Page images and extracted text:
—————
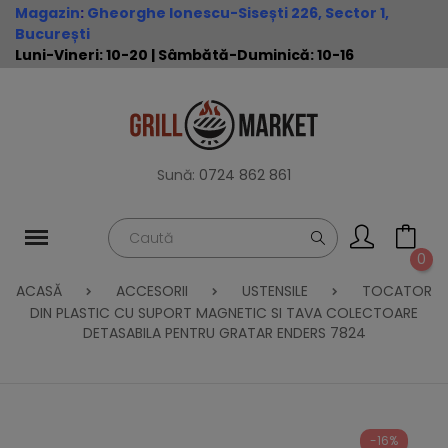
Magazin
:
Gheorghe Ionescu-Sisești 226, Sector 1,
București
Luni-Vineri: 10-20 | Sâmbătă-Duminică: 10-16
Sună:
0724 862 861
0
ACASĂ
ACCESORII
USTENSILE
TOCATOR
DIN PLASTIC CU SUPORT MAGNETIC SI TAVA COLECTOARE
DETASABILA PENTRU GRATAR ENDERS 7824
-16%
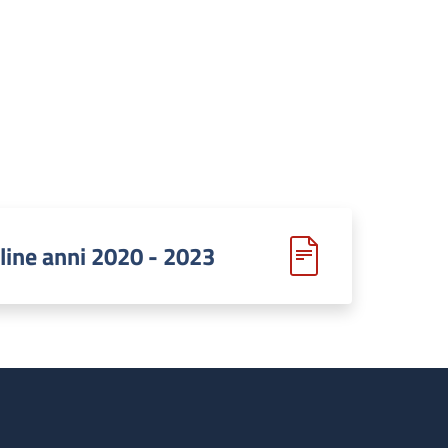
line anni 2020 - 2023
—————
**ACTION ITEM:** The entries need to be restated exactly, and their pictures left out.

**FINAL ANSWER:**
Magazin
:
Gheorghe Ionescu-Sisești 226, Sector 1,
București
Luni-Vineri: 10-20 | Sâmbătă-Duminică: 10-16
Sună:
0724 862 861
0
ACASĂ
ACCESORII
USTENSILE
TOCATOR
DIN PLASTIC CU SUPORT MAGNETIC SI TAVA COLECTOARE
DETASABILA PENTRU GRATAR ENDERS 7824
-16%
line anni 2020 - 2023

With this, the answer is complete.